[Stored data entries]
_ _ _

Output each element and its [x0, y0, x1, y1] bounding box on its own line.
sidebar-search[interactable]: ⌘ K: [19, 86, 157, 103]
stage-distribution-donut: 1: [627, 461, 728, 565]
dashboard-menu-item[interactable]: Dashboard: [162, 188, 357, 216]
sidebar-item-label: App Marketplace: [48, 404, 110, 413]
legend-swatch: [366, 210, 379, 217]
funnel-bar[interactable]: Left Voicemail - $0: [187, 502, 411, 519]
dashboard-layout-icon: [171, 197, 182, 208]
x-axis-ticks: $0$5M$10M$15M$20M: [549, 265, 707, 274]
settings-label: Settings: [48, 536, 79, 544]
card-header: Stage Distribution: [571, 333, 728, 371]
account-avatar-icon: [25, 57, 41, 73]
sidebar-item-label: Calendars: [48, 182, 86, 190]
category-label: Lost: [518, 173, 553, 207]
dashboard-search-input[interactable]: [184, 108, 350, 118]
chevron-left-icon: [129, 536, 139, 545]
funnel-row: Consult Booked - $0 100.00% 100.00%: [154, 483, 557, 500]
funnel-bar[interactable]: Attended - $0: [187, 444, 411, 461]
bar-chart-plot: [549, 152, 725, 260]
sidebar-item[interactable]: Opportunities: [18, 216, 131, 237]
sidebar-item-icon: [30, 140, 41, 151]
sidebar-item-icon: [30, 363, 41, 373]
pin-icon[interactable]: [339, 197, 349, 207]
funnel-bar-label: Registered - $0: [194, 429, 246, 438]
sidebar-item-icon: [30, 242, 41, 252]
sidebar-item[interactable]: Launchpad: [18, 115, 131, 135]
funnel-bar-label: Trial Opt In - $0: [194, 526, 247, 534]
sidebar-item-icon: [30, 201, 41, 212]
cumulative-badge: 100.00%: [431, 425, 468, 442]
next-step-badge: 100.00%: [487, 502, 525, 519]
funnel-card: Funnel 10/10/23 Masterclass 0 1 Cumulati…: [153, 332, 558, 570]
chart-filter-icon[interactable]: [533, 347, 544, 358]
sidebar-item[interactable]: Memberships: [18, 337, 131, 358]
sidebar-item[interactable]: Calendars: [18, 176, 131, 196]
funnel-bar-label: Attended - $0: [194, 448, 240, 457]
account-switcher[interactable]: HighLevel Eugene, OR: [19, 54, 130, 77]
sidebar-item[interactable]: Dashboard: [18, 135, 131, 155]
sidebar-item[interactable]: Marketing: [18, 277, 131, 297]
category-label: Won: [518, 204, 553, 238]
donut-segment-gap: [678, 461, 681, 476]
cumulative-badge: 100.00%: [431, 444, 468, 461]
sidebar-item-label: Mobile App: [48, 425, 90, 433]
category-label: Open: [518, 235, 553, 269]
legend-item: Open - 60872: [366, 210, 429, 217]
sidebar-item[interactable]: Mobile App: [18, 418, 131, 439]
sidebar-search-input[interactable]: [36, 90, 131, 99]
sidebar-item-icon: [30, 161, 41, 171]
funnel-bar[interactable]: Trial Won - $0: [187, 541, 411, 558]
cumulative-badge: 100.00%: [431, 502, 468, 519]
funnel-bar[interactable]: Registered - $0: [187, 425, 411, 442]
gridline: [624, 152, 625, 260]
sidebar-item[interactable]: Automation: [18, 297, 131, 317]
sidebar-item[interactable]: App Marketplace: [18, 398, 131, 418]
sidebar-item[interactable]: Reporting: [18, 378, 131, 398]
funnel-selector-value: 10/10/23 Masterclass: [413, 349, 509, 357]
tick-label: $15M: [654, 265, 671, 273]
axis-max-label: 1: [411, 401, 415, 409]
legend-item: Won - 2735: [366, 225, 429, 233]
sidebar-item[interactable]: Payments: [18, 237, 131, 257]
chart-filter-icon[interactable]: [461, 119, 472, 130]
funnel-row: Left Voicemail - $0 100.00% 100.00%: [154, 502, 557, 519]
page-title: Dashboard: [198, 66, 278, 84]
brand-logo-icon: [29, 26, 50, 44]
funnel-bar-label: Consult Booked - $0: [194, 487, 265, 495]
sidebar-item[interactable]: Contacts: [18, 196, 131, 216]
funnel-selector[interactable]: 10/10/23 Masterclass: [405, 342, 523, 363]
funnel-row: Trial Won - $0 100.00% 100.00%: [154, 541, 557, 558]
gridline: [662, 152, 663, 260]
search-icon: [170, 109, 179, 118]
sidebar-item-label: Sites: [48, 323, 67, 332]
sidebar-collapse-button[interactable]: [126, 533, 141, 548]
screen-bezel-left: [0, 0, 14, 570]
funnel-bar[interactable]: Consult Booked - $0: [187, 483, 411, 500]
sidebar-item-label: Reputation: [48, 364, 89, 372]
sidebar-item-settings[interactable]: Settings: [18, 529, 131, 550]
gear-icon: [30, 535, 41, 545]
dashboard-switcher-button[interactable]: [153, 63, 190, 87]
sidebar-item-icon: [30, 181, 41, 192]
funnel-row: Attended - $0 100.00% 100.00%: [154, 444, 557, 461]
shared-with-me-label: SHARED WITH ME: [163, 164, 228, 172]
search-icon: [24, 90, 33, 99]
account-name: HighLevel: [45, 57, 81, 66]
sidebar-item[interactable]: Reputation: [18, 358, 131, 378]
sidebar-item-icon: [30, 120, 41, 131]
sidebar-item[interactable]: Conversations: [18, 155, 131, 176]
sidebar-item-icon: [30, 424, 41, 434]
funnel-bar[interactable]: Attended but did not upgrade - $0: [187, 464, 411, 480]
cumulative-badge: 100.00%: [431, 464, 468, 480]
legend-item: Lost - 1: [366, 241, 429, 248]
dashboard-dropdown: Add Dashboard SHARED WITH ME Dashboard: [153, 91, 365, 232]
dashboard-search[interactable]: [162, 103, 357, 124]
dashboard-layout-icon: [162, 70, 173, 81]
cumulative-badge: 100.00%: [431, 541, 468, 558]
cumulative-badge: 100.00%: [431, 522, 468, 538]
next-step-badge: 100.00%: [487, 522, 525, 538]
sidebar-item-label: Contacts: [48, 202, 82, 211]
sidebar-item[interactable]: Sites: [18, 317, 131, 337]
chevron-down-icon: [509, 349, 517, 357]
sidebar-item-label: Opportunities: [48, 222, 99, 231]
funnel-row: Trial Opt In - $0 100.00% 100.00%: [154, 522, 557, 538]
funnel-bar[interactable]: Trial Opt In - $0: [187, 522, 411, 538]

_ _ _

→ Task requirements
Restate the records in full, keeping every word as it is.

→ Solution to the problem
Output each element and its [x0, y0, x1, y1] bounding box on its own line.
sidebar-search[interactable]: ⌘ K: [19, 86, 157, 103]
stage-distribution-donut: 1: [627, 461, 728, 565]
dashboard-menu-item[interactable]: Dashboard: [162, 188, 357, 216]
sidebar-item-label: App Marketplace: [48, 404, 110, 413]
legend-swatch: [366, 210, 379, 217]
funnel-bar[interactable]: Left Voicemail - $0: [187, 502, 411, 519]
dashboard-layout-icon: [171, 197, 182, 208]
x-axis-ticks: $0$5M$10M$15M$20M: [549, 265, 707, 274]
settings-label: Settings: [48, 536, 79, 544]
card-header: Stage Distribution: [571, 333, 728, 371]
account-avatar-icon: [25, 57, 41, 73]
sidebar-item-label: Calendars: [48, 182, 86, 190]
category-label: Lost: [518, 173, 553, 207]
dashboard-search-input[interactable]: [184, 108, 350, 118]
chevron-left-icon: [129, 536, 139, 545]
funnel-row: Consult Booked - $0 100.00% 100.00%: [154, 483, 557, 500]
funnel-bar[interactable]: Attended - $0: [187, 444, 411, 461]
bar-chart-plot: [549, 152, 725, 260]
sidebar-item[interactable]: Opportunities: [18, 216, 131, 237]
sidebar-item-icon: [30, 140, 41, 151]
sidebar-item-icon: [30, 363, 41, 373]
pin-icon[interactable]: [339, 197, 349, 207]
funnel-bar-label: Registered - $0: [194, 429, 246, 438]
sidebar-item-icon: [30, 242, 41, 252]
sidebar-item[interactable]: Launchpad: [18, 115, 131, 135]
funnel-bar-label: Trial Opt In - $0: [194, 526, 247, 534]
sidebar-item-icon: [30, 201, 41, 212]
cumulative-badge: 100.00%: [431, 425, 468, 442]
next-step-badge: 100.00%: [487, 502, 525, 519]
funnel-card: Funnel 10/10/23 Masterclass 0 1 Cumulati…: [153, 332, 558, 570]
chart-filter-icon[interactable]: [533, 347, 544, 358]
sidebar-item[interactable]: Memberships: [18, 337, 131, 358]
sidebar-item[interactable]: Calendars: [18, 176, 131, 196]
funnel-bar-label: Attended - $0: [194, 448, 240, 457]
account-switcher[interactable]: HighLevel Eugene, OR: [19, 54, 130, 77]
sidebar-item[interactable]: Dashboard: [18, 135, 131, 155]
sidebar-item[interactable]: Marketing: [18, 277, 131, 297]
category-label: Won: [518, 204, 553, 238]
donut-segment-gap: [678, 461, 681, 476]
cumulative-badge: 100.00%: [431, 444, 468, 461]
sidebar-item-label: Mobile App: [48, 425, 90, 433]
category-label: Open: [518, 235, 553, 269]
legend-item: Open - 60872: [366, 210, 429, 217]
sidebar-item[interactable]: Mobile App: [18, 418, 131, 439]
sidebar-search-input[interactable]: [36, 90, 131, 99]
sidebar-item-icon: [30, 161, 41, 171]
funnel-bar[interactable]: Trial Won - $0: [187, 541, 411, 558]
cumulative-badge: 100.00%: [431, 502, 468, 519]
funnel-bar[interactable]: Registered - $0: [187, 425, 411, 442]
gridline: [624, 152, 625, 260]
sidebar-item[interactable]: Automation: [18, 297, 131, 317]
sidebar-item[interactable]: App Marketplace: [18, 398, 131, 418]
sidebar-item[interactable]: Reporting: [18, 378, 131, 398]
funnel-selector-value: 10/10/23 Masterclass: [413, 349, 509, 357]
tick-label: $15M: [654, 265, 671, 273]
axis-max-label: 1: [411, 401, 415, 409]
legend-item: Won - 2735: [366, 225, 429, 233]
sidebar-item[interactable]: Payments: [18, 237, 131, 257]
chart-filter-icon[interactable]: [461, 119, 472, 130]
funnel-row: Left Voicemail - $0 100.00% 100.00%: [154, 502, 557, 519]
page-title: Dashboard: [198, 66, 278, 84]
brand-logo-icon: [29, 26, 50, 44]
funnel-bar-label: Consult Booked - $0: [194, 487, 265, 495]
sidebar-item[interactable]: Contacts: [18, 196, 131, 216]
funnel-selector[interactable]: 10/10/23 Masterclass: [405, 342, 523, 363]
funnel-row: Trial Won - $0 100.00% 100.00%: [154, 541, 557, 558]
gridline: [662, 152, 663, 260]
search-icon: [170, 109, 179, 118]
sidebar-item-label: Sites: [48, 323, 67, 332]
sidebar-collapse-button[interactable]: [126, 533, 141, 548]
screen-bezel-left: [0, 0, 14, 570]
funnel-bar[interactable]: Consult Booked - $0: [187, 483, 411, 500]
sidebar-item-label: Reputation: [48, 364, 89, 372]
sidebar-item-settings[interactable]: Settings: [18, 529, 131, 550]
gear-icon: [30, 535, 41, 545]
dashboard-switcher-button[interactable]: [153, 63, 190, 87]
sidebar-item-icon: [30, 181, 41, 192]
funnel-row: Attended - $0 100.00% 100.00%: [154, 444, 557, 461]
shared-with-me-label: SHARED WITH ME: [163, 164, 228, 172]
search-icon: [24, 90, 33, 99]
account-name: HighLevel: [45, 57, 81, 66]
sidebar-item[interactable]: Reputation: [18, 358, 131, 378]
sidebar-item-icon: [30, 120, 41, 131]
sidebar-item[interactable]: Conversations: [18, 155, 131, 176]
sidebar-item-icon: [30, 424, 41, 434]
funnel-bar[interactable]: Attended but did not upgrade - $0: [187, 464, 411, 480]
cumulative-badge: 100.00%: [431, 464, 468, 480]
legend-item: Lost - 1: [366, 241, 429, 248]
dashboard-dropdown: Add Dashboard SHARED WITH ME Dashboard: [153, 91, 365, 232]
dashboard-search[interactable]: [162, 103, 357, 124]
dashboard-layout-icon: [162, 70, 173, 81]
cumulative-badge: 100.00%: [431, 541, 468, 558]
cumulative-badge: 100.00%: [431, 522, 468, 538]
next-step-badge: 100.00%: [487, 522, 525, 538]
sidebar-item-label: Contacts: [48, 202, 82, 211]
sidebar-item[interactable]: Sites: [18, 317, 131, 337]
chevron-down-icon: [509, 349, 517, 357]
sidebar-item-label: Opportunities: [48, 222, 99, 231]
funnel-row: Trial Opt In - $0 100.00% 100.00%: [154, 522, 557, 538]
funnel-bar[interactable]: Trial Opt In - $0: [187, 522, 411, 538]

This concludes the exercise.